═════ DATA FOR THE TASK ═════

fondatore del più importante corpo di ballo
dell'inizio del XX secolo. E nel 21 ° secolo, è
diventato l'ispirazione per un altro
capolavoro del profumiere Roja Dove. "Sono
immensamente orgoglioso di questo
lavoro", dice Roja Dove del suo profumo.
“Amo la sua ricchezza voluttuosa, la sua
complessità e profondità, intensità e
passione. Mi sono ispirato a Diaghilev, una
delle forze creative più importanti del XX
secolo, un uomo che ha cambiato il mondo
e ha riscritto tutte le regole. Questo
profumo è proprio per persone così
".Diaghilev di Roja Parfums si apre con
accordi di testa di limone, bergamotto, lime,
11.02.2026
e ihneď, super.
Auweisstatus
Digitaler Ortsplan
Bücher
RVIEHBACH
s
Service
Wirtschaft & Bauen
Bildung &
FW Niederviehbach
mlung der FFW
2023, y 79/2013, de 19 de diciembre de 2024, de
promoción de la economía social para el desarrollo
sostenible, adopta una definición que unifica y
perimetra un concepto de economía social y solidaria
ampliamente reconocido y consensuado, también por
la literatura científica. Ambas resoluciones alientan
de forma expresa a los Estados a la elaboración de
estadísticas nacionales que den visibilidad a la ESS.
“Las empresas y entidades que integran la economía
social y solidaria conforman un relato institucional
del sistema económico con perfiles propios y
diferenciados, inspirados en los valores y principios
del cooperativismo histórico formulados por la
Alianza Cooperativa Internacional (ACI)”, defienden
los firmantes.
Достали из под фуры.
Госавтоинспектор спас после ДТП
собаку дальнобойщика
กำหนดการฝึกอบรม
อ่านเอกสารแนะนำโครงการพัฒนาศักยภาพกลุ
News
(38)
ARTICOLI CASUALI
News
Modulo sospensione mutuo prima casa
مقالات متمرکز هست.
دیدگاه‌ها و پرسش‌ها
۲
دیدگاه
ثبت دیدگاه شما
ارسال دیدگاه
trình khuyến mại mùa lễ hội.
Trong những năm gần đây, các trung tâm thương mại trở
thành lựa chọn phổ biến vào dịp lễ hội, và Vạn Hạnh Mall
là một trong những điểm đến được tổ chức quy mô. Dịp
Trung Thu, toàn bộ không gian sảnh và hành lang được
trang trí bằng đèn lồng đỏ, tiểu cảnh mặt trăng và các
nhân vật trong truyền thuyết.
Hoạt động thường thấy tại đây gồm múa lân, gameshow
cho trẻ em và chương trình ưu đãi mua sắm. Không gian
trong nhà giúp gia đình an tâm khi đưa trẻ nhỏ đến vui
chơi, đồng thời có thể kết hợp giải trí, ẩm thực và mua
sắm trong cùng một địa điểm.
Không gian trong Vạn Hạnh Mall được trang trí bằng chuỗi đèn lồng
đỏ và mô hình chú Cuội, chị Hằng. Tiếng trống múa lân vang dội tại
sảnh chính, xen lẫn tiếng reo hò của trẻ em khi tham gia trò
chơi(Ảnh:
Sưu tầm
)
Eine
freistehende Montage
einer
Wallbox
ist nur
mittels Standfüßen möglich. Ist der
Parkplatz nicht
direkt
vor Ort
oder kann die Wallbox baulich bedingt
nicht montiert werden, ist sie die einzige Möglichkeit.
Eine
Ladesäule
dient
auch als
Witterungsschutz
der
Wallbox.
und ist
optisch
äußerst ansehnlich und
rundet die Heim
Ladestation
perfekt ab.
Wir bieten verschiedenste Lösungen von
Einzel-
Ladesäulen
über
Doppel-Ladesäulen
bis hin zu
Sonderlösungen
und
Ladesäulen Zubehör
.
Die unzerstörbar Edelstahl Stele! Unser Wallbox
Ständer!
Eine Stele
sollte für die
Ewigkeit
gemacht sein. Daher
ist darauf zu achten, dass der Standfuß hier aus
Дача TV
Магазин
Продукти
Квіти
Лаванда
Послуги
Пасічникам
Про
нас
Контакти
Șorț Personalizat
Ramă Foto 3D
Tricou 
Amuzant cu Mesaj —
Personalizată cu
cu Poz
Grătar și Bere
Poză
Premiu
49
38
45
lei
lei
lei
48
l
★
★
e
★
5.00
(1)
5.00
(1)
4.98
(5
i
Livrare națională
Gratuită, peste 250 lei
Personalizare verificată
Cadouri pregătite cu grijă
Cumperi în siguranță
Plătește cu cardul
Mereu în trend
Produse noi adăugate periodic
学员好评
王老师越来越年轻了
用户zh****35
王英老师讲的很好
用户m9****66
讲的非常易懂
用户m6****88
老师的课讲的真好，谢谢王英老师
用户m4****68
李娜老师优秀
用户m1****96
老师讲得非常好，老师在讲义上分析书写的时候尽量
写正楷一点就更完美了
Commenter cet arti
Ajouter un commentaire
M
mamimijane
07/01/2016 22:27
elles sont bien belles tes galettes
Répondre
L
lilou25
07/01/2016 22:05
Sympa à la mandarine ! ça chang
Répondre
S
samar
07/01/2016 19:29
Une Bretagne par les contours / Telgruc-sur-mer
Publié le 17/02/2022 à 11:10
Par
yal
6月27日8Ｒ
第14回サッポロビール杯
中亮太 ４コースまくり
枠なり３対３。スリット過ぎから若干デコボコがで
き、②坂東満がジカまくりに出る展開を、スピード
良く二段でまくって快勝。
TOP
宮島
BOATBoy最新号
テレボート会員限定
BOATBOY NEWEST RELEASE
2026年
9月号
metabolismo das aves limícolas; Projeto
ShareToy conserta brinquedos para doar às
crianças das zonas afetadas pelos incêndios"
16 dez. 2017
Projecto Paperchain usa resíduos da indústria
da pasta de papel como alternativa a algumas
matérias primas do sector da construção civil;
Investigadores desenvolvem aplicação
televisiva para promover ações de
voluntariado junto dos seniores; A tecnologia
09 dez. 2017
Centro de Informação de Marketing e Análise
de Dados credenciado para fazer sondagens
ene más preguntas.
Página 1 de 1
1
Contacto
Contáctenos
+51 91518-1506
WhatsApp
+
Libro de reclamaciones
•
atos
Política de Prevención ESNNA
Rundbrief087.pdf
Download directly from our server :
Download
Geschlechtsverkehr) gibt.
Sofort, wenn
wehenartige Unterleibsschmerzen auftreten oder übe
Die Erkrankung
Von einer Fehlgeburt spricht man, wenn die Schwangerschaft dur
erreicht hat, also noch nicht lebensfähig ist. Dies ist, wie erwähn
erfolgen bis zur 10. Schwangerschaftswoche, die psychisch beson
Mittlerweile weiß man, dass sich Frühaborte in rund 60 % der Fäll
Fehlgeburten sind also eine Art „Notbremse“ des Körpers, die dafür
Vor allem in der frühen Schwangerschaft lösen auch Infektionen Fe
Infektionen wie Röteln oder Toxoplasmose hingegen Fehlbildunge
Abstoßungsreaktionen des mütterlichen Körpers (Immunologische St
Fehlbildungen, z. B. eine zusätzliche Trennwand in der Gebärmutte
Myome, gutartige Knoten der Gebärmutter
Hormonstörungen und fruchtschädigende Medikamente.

═════

» **WHAT IS NEEDED**:
From the records above, quote only the lines running from the line with "nhân vật trong truyền thuyết." to the line with "Không gian trong", both lines included.

» **EXERCISE SOLUTION**:
nhân vật trong truyền thuyết.
Hoạt động thường thấy tại đây gồm múa lân, gameshow
cho trẻ em và chương trình ưu đãi mua sắm. Không gian
trong nhà giúp gia đình an tâm khi đưa trẻ nhỏ đến vui
chơi, đồng thời có thể kết hợp giải trí, ẩm thực và mua
sắm trong cùng một địa điểm.
Không gian trong Vạn Hạnh Mall được trang trí bằng chuỗi đèn lồng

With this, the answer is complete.